ASSIGNMENT: An exact copy of the data is needed, but without any of its images.

Stored data entries:
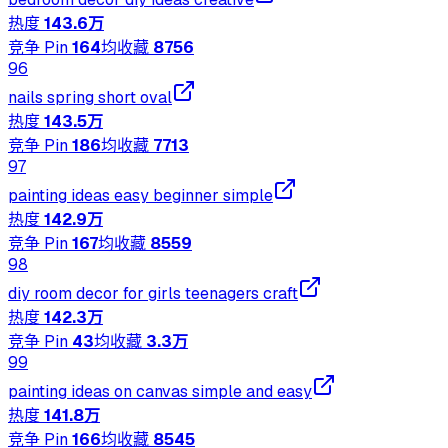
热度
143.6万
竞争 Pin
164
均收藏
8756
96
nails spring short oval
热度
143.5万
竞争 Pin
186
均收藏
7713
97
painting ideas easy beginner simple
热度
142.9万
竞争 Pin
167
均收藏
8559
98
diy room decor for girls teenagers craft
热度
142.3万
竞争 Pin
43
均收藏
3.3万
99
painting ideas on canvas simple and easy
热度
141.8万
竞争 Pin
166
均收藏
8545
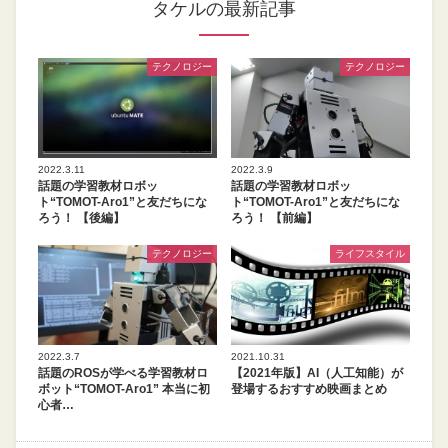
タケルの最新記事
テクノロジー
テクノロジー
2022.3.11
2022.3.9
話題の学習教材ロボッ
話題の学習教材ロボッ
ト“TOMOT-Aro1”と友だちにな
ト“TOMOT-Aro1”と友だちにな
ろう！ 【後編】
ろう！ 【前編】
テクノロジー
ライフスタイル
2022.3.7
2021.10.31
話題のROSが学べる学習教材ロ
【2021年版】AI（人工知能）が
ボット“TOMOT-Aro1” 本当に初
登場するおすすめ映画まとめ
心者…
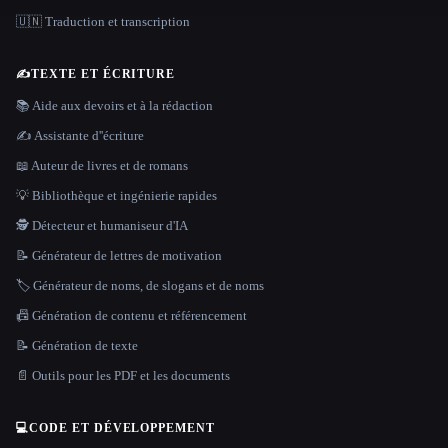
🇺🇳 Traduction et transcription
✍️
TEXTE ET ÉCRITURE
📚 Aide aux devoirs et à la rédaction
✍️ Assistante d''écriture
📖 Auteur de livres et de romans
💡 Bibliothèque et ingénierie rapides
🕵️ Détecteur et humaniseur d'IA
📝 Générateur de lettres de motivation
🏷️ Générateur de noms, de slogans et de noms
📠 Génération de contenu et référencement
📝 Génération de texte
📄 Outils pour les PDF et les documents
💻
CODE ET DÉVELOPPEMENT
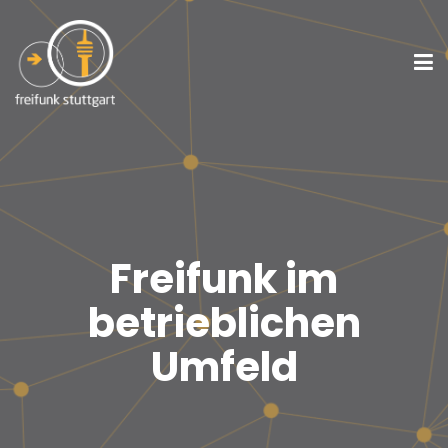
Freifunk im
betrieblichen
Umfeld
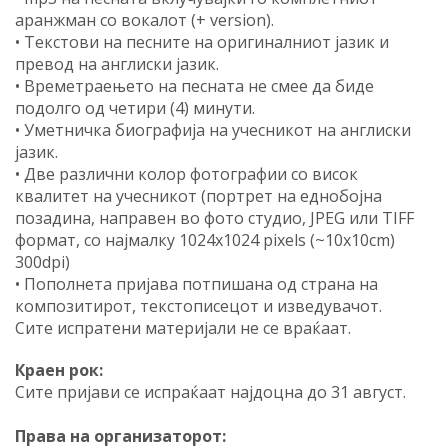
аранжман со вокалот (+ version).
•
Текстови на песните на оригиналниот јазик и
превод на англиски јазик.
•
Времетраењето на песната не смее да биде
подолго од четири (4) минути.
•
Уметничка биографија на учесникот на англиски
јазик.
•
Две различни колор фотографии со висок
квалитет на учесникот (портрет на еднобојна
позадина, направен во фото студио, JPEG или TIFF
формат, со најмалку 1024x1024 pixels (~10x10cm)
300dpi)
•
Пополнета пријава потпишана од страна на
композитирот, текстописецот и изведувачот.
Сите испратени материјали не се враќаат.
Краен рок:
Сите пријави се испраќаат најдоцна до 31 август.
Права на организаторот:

WRITTEN REPLY:
热度
143.6万
竞争 Pin
164
均收藏
8756
96
nails spring short oval
热度
143.5万
竞争 Pin
186
均收藏
7713
97
painting ideas easy beginner simple
热度
142.9万
竞争 Pin
167
均收藏
8559
98
diy room decor for girls teenagers craft
热度
142.3万
竞争 Pin
43
均收藏
3.3万
99
painting ideas on canvas simple and easy
热度
141.8万
竞争 Pin
166
均收藏
8545
タケルの最新記事
テクノロジー
テクノロジー
2022.3.11
2022.3.9
話題の学習教材ロボッ
話題の学習教材ロボッ
ト“TOMOT-Aro1”と友だちにな
ト“TOMOT-Aro1”と友だちにな
ろう！ 【後編】
ろう！ 【前編】
テクノロジー
ライフスタイル
2022.3.7
2021.10.31
話題のROSが学べる学習教材ロ
【2021年版】AI（人工知能）が
ボット“TOMOT-Aro1” 本当に初
登場するおすすめ映画まとめ
心者…
🇺🇳 Traduction et transcription
✍️
TEXTE ET ÉCRITURE
📚 Aide aux devoirs et à la rédaction
✍️ Assistante d''écriture
📖 Auteur de livres et de romans
💡 Bibliothèque et ingénierie rapides
🕵️ Détecteur et humaniseur d'IA
📝 Générateur de lettres de motivation
🏷️ Générateur de noms, de slogans et de noms
📠 Génération de contenu et référencement
📝 Génération de texte
📄 Outils pour les PDF et les documents
💻
CODE ET DÉVELOPPEMENT
Freifunk im
betrieblichen
Umfeld
аранжман со вокалот (+ version).
•
Текстови на песните на оригиналниот јазик и
превод на англиски јазик.
•
Времетраењето на песната не смее да биде
подолго од четири (4) минути.
•
Уметничка биографија на учесникот на англиски
јазик.
•
Две различни колор фотографии со висок
квалитет на учесникот (портрет на еднобојна
позадина, направен во фото студио, JPEG или TIFF
формат, со најмалку 1024x1024 pixels (~10x10cm)
300dpi)
•
Пополнета пријава потпишана од страна на
композитирот, текстописецот и изведувачот.
Сите испратени материјали не се враќаат.
Краен рок:
Сите пријави се испраќаат најдоцна до 31 август.
Права на организаторот:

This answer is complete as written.